TASK PROMPT
Give back, exactly as written, the lines from the beginning of the listing through the one that contains "o perché era mio interesse".
Segment Start: PROVIDED MATERIAL
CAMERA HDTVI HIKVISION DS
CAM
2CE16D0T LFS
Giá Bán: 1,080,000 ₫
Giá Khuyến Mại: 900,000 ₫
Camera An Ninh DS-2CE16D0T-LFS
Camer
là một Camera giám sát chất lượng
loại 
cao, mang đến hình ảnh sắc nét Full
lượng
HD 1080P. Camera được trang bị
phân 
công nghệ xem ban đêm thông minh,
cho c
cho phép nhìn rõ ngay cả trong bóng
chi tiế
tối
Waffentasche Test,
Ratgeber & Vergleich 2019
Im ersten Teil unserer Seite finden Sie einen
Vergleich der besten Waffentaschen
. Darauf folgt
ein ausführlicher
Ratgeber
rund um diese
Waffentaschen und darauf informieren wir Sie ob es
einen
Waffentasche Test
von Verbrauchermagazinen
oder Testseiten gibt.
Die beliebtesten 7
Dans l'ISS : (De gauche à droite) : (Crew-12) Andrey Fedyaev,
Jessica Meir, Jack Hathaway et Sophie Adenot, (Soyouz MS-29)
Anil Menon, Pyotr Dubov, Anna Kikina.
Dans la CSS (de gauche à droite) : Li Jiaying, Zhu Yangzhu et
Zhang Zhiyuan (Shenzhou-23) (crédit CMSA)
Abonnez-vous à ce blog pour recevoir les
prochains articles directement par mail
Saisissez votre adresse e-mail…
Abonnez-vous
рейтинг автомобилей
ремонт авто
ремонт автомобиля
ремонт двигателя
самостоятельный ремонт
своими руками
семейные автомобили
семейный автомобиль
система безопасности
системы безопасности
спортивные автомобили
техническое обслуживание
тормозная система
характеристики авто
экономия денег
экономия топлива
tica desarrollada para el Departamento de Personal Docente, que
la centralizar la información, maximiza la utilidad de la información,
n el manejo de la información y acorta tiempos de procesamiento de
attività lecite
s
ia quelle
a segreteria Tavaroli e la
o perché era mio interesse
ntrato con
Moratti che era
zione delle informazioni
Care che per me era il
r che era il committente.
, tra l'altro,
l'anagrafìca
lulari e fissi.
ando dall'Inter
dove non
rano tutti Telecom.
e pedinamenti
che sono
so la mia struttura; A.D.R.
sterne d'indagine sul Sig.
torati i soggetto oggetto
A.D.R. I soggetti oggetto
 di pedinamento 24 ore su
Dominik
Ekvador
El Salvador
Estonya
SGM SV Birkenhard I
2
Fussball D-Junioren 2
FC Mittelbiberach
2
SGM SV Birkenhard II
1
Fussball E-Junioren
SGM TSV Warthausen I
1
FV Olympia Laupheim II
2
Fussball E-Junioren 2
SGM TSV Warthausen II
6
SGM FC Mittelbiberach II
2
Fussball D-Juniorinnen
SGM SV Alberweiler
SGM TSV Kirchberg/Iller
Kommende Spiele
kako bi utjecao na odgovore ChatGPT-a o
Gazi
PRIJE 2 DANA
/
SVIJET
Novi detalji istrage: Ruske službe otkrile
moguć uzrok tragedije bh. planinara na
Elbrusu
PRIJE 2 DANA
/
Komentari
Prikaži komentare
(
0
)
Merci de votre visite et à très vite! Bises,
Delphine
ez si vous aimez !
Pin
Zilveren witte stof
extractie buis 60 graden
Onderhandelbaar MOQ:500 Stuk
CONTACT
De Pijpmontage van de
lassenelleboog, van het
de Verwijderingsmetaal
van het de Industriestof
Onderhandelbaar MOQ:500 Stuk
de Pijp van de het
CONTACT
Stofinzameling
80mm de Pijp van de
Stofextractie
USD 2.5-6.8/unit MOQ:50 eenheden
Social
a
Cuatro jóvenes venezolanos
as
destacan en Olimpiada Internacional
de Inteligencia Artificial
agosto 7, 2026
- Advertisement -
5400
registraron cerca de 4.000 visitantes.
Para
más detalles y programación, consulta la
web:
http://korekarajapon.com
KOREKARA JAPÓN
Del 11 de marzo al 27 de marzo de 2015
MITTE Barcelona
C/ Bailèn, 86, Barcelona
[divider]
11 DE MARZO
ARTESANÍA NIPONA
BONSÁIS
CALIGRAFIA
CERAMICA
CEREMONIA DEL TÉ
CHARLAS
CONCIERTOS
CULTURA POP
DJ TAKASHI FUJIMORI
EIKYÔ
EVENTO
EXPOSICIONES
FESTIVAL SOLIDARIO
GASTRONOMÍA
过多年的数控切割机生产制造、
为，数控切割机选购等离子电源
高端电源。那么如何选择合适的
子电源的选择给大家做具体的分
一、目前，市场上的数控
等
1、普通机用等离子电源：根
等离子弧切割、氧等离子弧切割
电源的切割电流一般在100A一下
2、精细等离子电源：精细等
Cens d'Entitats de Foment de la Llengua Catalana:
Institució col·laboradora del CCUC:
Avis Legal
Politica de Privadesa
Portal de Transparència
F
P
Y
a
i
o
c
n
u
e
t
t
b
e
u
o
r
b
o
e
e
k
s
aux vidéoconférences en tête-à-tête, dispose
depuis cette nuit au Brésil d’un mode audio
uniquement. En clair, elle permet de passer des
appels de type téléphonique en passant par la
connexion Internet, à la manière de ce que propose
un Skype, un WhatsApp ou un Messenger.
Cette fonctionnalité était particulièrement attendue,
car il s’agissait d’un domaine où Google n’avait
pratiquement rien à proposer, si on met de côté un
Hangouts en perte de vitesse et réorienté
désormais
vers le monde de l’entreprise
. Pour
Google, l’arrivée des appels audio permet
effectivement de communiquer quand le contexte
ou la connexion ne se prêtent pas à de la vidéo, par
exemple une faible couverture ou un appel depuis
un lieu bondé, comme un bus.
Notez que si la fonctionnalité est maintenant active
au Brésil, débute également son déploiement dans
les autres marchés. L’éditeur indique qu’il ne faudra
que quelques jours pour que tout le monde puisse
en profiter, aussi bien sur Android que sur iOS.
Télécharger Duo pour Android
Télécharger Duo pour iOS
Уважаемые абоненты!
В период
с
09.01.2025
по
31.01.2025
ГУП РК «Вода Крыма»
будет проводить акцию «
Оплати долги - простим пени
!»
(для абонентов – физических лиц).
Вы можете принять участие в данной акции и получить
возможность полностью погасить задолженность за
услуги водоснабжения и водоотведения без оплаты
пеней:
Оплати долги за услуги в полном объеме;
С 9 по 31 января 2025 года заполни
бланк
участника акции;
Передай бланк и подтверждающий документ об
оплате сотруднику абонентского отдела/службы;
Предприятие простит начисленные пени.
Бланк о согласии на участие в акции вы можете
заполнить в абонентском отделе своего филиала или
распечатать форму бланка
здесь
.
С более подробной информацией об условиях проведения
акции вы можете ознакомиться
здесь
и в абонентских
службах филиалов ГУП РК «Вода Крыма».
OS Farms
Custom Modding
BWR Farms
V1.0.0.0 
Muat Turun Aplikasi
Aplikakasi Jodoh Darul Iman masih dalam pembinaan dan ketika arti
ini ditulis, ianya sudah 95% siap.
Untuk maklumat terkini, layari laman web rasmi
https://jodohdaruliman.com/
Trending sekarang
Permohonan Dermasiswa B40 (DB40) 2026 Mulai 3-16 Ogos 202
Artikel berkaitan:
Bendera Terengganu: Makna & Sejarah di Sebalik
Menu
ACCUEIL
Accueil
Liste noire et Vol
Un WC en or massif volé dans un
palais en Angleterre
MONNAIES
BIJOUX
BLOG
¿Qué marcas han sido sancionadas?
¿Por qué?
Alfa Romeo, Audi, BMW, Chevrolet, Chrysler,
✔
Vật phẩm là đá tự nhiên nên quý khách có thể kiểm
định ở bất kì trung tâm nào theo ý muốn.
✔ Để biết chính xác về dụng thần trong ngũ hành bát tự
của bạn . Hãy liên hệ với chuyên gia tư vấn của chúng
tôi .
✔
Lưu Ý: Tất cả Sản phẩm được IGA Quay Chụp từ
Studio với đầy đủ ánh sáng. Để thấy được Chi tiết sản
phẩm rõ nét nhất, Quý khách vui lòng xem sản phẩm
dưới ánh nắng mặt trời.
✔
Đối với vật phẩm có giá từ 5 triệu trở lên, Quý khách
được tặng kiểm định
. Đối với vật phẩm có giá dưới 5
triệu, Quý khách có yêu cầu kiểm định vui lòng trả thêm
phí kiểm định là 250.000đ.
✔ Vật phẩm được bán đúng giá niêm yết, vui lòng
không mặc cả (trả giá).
Segment End: PROVIDED MATERIAL
ANSWER SECTION
CAMERA HDTVI HIKVISION DS
CAM
2CE16D0T LFS
Giá Bán: 1,080,000 ₫
Giá Khuyến Mại: 900,000 ₫
Camera An Ninh DS-2CE16D0T-LFS
Camer
là một Camera giám sát chất lượng
loại 
cao, mang đến hình ảnh sắc nét Full
lượng
HD 1080P. Camera được trang bị
phân 
công nghệ xem ban đêm thông minh,
cho c
cho phép nhìn rõ ngay cả trong bóng
chi tiế
tối
Waffentasche Test,
Ratgeber & Vergleich 2019
Im ersten Teil unserer Seite finden Sie einen
Vergleich der besten Waffentaschen
. Darauf folgt
ein ausführlicher
Ratgeber
rund um diese
Waffentaschen und darauf informieren wir Sie ob es
einen
Waffentasche Test
von Verbrauchermagazinen
oder Testseiten gibt.
Die beliebtesten 7
Dans l'ISS : (De gauche à droite) : (Crew-12) Andrey Fedyaev,
Jessica Meir, Jack Hathaway et Sophie Adenot, (Soyouz MS-29)
Anil Menon, Pyotr Dubov, Anna Kikina.
Dans la CSS (de gauche à droite) : Li Jiaying, Zhu Yangzhu et
Zhang Zhiyuan (Shenzhou-23) (crédit CMSA)
Abonnez-vous à ce blog pour recevoir les
prochains articles directement par mail
Saisissez votre adresse e-mail…
Abonnez-vous
рейтинг автомобилей
ремонт авто
ремонт автомобиля
ремонт двигателя
самостоятельный ремонт
своими руками
семейные автомобили
семейный автомобиль
система безопасности
системы безопасности
спортивные автомобили
техническое обслуживание
тормозная система
характеристики авто
экономия денег
экономия топлива
tica desarrollada para el Departamento de Personal Docente, que
la centralizar la información, maximiza la utilidad de la información,
n el manejo de la información y acorta tiempos de procesamiento de
attività lecite
s
ia quelle
a segreteria Tavaroli e la
o perché era mio interesse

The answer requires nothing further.